Strength work is important for running…..
You have to stretch and improve mobility…..
Range of motion is integral to an efficient running style….
Have you ever had anyone say these words to you? Probably.
But if you’re anything like me, you might start slowly backing away at this point. And I get it. They are beneficial. But I’m a runner, and I want to run! I don’t want to sit around and stretch in one position for minutes at a time to increase mobility, nor do I want to throw heavy rocks around a room to build strength!
I’m not denying that adding variety into your running training is a bad thing. But you have to be motivated to want to perform such activities.
But here’s the crux.
Recently I found myself at a sticking point with my training. My brain and cardiovascular system were ripe for continuous improvement, but my biomechanics was on the brink of collapse.
All of my imbalances stem from a hip injury early in life.

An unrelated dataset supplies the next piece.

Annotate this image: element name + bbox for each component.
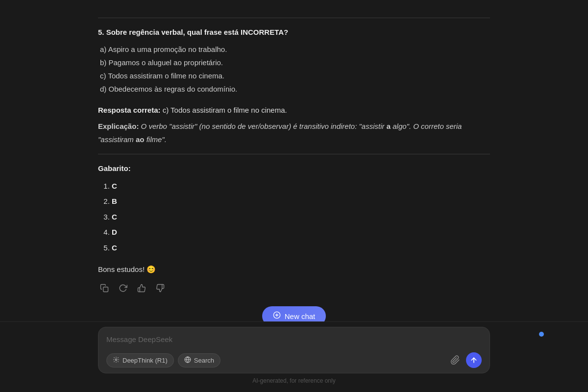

I have a limited range of motion in my right hip, which constantly shifts extra load onto the inside of my knee.
So I had a choice.
- Keep pushing and injuring myself, OR 2. Find a sustainable solution that I wouldn’t resent.

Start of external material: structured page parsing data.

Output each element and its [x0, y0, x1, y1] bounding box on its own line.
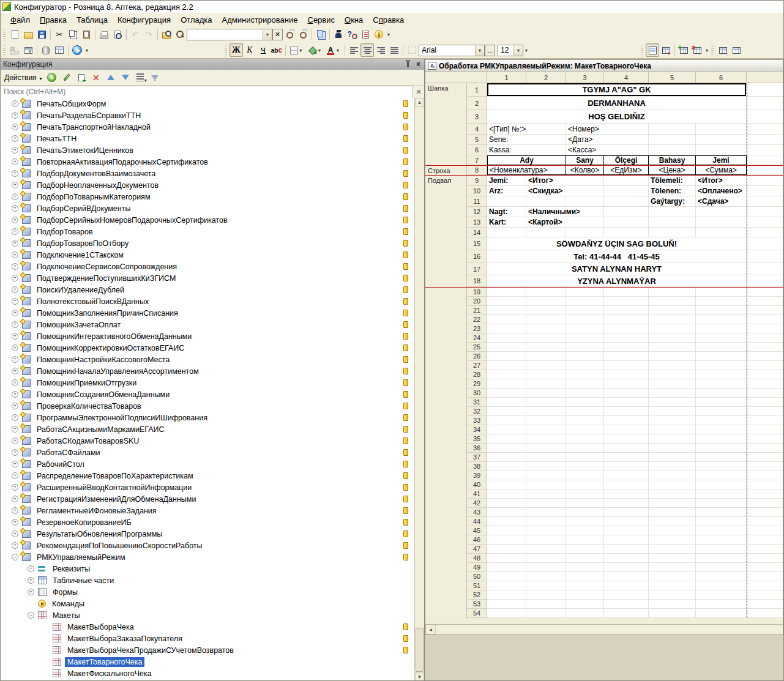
tree-item[interactable]: −РМКУправляемыйРежим [1, 551, 424, 563]
sheet-cell[interactable] [604, 176, 649, 186]
sheet-cell[interactable] [566, 352, 604, 361]
find-next-button[interactable] [283, 28, 296, 41]
start-debug-button[interactable] [70, 43, 84, 57]
expand-icon[interactable]: + [12, 472, 18, 479]
sheet-cell[interactable] [526, 416, 566, 425]
expand-icon[interactable]: + [12, 530, 18, 537]
expand-icon[interactable]: + [12, 368, 18, 374]
sheet-cell[interactable] [747, 306, 783, 315]
sheet-cell[interactable]: <Скидка> [526, 186, 604, 196]
tree-item[interactable]: Команды [1, 598, 424, 609]
row-number[interactable]: 24 [467, 333, 487, 343]
sheet-cell[interactable] [649, 572, 696, 581]
sheet-cell[interactable] [747, 297, 783, 306]
row-number[interactable]: 15 [467, 237, 487, 250]
tree-item[interactable]: +ПомощникСозданияОбменаДанными [1, 389, 424, 400]
sheet-cell[interactable] [566, 508, 604, 517]
sheet-cell[interactable] [649, 145, 696, 155]
expand-icon[interactable]: + [12, 240, 18, 247]
tree-item[interactable]: +РаспределениеТоваровПоХарактеристикам [1, 470, 424, 482]
sheet-cell[interactable] [747, 508, 783, 517]
tree-item[interactable]: +Формы [1, 586, 424, 598]
sheet-cell[interactable] [747, 609, 783, 618]
sheet-cell[interactable] [526, 572, 566, 581]
expand-icon[interactable]: + [12, 182, 18, 188]
expand-icon[interactable]: + [12, 426, 18, 433]
sheet-cell[interactable] [526, 489, 566, 499]
sheet-cell[interactable] [526, 434, 566, 444]
sheet-cell[interactable] [696, 471, 747, 480]
sheet-cell[interactable]: Ady [487, 155, 566, 165]
scroll-left-icon[interactable]: ◄ [425, 625, 436, 634]
sheet-cell[interactable] [747, 97, 783, 110]
sheet-cell[interactable] [604, 471, 649, 480]
sheet-cell[interactable] [526, 425, 566, 434]
column-header[interactable]: 6 [696, 72, 747, 83]
sheet-cell[interactable] [649, 324, 696, 333]
sheet-cell[interactable] [649, 288, 696, 297]
sheet-cell[interactable] [696, 581, 747, 590]
sheet-cell[interactable] [566, 489, 604, 499]
sheet-cell[interactable] [649, 124, 696, 135]
column-header[interactable]: 5 [649, 72, 696, 83]
row-number[interactable]: 38 [467, 462, 487, 471]
sheet-cell[interactable] [604, 361, 649, 370]
sheet-cell[interactable] [487, 581, 526, 590]
sheet-cell[interactable] [604, 333, 649, 343]
find-previous-button[interactable] [296, 28, 310, 41]
print-preview-button[interactable] [111, 28, 124, 41]
open-button[interactable] [21, 28, 35, 41]
sheet-cell[interactable] [747, 196, 783, 207]
sheet-cell[interactable] [604, 600, 649, 609]
sheet-cell[interactable] [649, 480, 696, 489]
sheet-cell[interactable] [649, 462, 696, 471]
chevron-down-icon[interactable]: ▼ [475, 45, 484, 56]
expand-icon[interactable]: + [12, 437, 18, 444]
expand-icon[interactable]: + [12, 414, 18, 421]
tree-item[interactable]: +РаботаСАкцизнымиМаркамиЕГАИС [1, 423, 424, 435]
sheet-cell[interactable] [604, 489, 649, 499]
dropdown-caret-icon[interactable]: ▼ [84, 48, 90, 53]
tree-item[interactable]: +Подключение1СТакском [1, 249, 424, 261]
sheet-cell[interactable] [696, 352, 747, 361]
sheet-cell[interactable] [566, 343, 604, 352]
sheet-cell[interactable]: <Сдача> [696, 196, 747, 207]
sheet-cell[interactable]: <Номенклатура> [487, 166, 566, 175]
tree-item[interactable]: МакетВыбораЧека [1, 621, 424, 633]
tree-item[interactable]: +РегистрацияИзмененийДляОбменаДанными [1, 493, 424, 505]
sheet-cell[interactable] [526, 361, 566, 370]
tree-item[interactable]: +ПомощникПриемкиОтгрузки [1, 377, 424, 389]
sheet-cell[interactable] [649, 352, 696, 361]
sheet-cell[interactable] [696, 462, 747, 471]
sheet-cell[interactable] [604, 581, 649, 590]
menu-item-3[interactable]: Конфигурация [113, 14, 176, 26]
row-number[interactable]: 8 [467, 166, 487, 175]
sheet-cell[interactable] [604, 379, 649, 389]
expand-icon[interactable]: + [12, 484, 18, 491]
sheet-cell[interactable] [566, 361, 604, 370]
sheet-cell[interactable] [566, 196, 604, 207]
sheet-cell[interactable] [696, 489, 747, 499]
row-number[interactable]: 6 [467, 145, 487, 155]
table-settings-button[interactable]: x [659, 43, 673, 57]
scroll-track[interactable] [436, 625, 783, 634]
sheet-cell[interactable]: <Итог> [526, 176, 604, 186]
sheet-cell[interactable]: Sene: [487, 135, 566, 145]
expand-icon[interactable]: + [12, 356, 18, 363]
expand-icon[interactable]: + [12, 124, 18, 130]
about-button[interactable]: i [372, 28, 386, 41]
sheet-cell[interactable] [487, 343, 526, 352]
sheet-cell[interactable] [604, 444, 649, 453]
sheet-cell[interactable] [526, 508, 566, 517]
sheet-cell[interactable] [747, 110, 783, 124]
menu-item-4[interactable]: Отладка [176, 14, 217, 26]
sheet-cell[interactable] [487, 434, 526, 444]
row-number[interactable]: 50 [467, 572, 487, 581]
italic-button[interactable]: К [243, 43, 256, 57]
copy-add-button[interactable] [76, 72, 87, 83]
sheet-cell[interactable] [696, 135, 747, 145]
sheet-cell[interactable] [566, 453, 604, 462]
named-areas-button[interactable] [646, 43, 659, 57]
sheet-cell[interactable] [747, 444, 783, 453]
sheet-cell[interactable] [604, 228, 649, 237]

Obviously, I chose the latter, and it came in the form of yoga!
From the 1st December 2021, I decided to complete a yoga session every day for 30 days.
Why every day? It’s all about creating habits.

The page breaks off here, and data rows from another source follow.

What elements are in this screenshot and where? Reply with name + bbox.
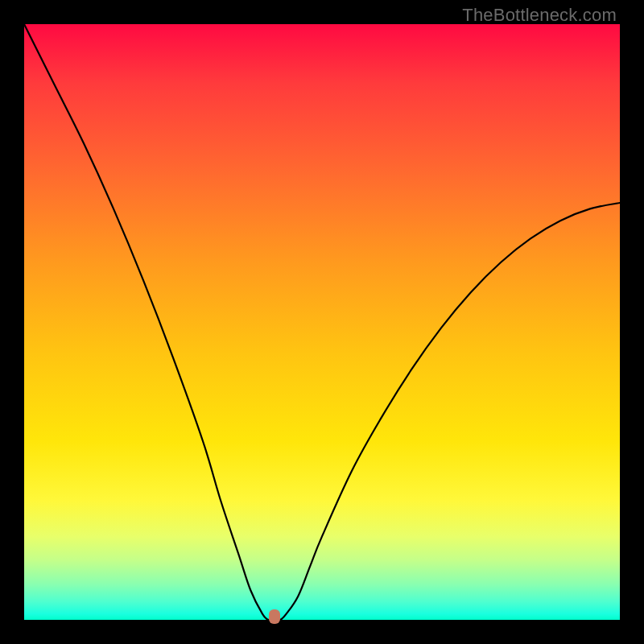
plot-area <box>24 24 620 620</box>
minimum-marker-icon <box>269 609 280 624</box>
chart-frame: TheBottleneck.com <box>0 0 644 644</box>
bottleneck-curve-line <box>24 24 620 620</box>
watermark-text: TheBottleneck.com <box>462 5 617 26</box>
curve-svg <box>24 24 620 620</box>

To form a habit, you have to make it a repeatable process. Think about brushing your teeth or making your morning coffee. You don’t decide to do them every day; you just do them. No negotiation is needed. So I decided to take the same route as brushing my teeth and make yoga a habit.
Life goes on…
I’m no stranger to yoga. I’ve been an on-and-off session goer for years now. It has a great mixture of strength, flexibility, and mobility work, all rolled up into one so you don’t get bored of one aspect of the practice.
I understand there’s much more to yoga than our warped western view, but for the sake of this post, I’m focusing purely on the physical aspects.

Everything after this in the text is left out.